In some embodiments, the layer comprising the additive may comprise the surface of the body. In such embodiments the layer may form the surface of the body. The layer may comprise a co-extruded layer which is melded with or is physically entangled with the body, and this may form an integral layer. The layer of additive may be integrally formed with the body.

In some embodiments, polymer diffusion occurs between the layer comprising the additive and the catheter body. The layer and the body may be held together by polymer chains extending across the interface between the layer and body. In some embodiments, the additive infiltrates the catheter body.

In some embodiments, the layer comprising the additive comprises or is on an inner surface of the body, an outer surface of the body, or both. The inner surface of the body may comprise a lumen of the catheter. In preferred embodiments, the layer comprising the additive comprises or is on at least an outer surface of the body.
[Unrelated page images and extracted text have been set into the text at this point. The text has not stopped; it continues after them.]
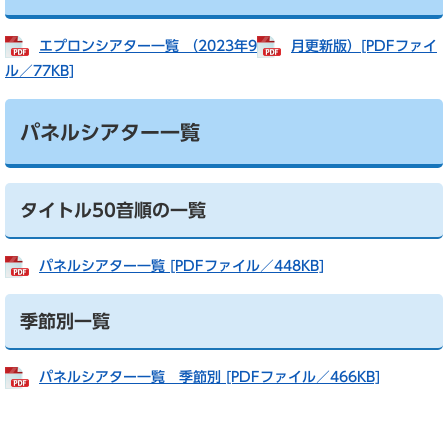
エプロンシアター一覧 （2023年9
月更新版）[PDFファイ
ル／77KB]
パネルシアター一覧
タイトル50音順の一覧
パネルシアター一覧 [PDFファイル／448KB]
季節別一覧
パネルシアター一覧 季節別 [PDFファイル／466KB]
In some embodiments, the layer comprising the additive is on or comprises at least 50, 55, 60, 65, 70, 75, 80, 85, 90, 95, 96, 97, 98 or at least 99% of the or each surface area of the body, preferably at least 75% or at least 90% of the or each surface area or between 75% and 100% of the or each surface area. In embodiments in which the layer comprising the additive comprises or is on both an inner and outer surface of the body, the additive may comprise at least 50, 55, 60, 65, 70, 75, 80, 85, 90, 95, 96, 97, 98 or at least 99% of each surface area of the body, preferably at least 75% or at least 90% of each surface area or between 75% and 100% of each surface area of both surfaces.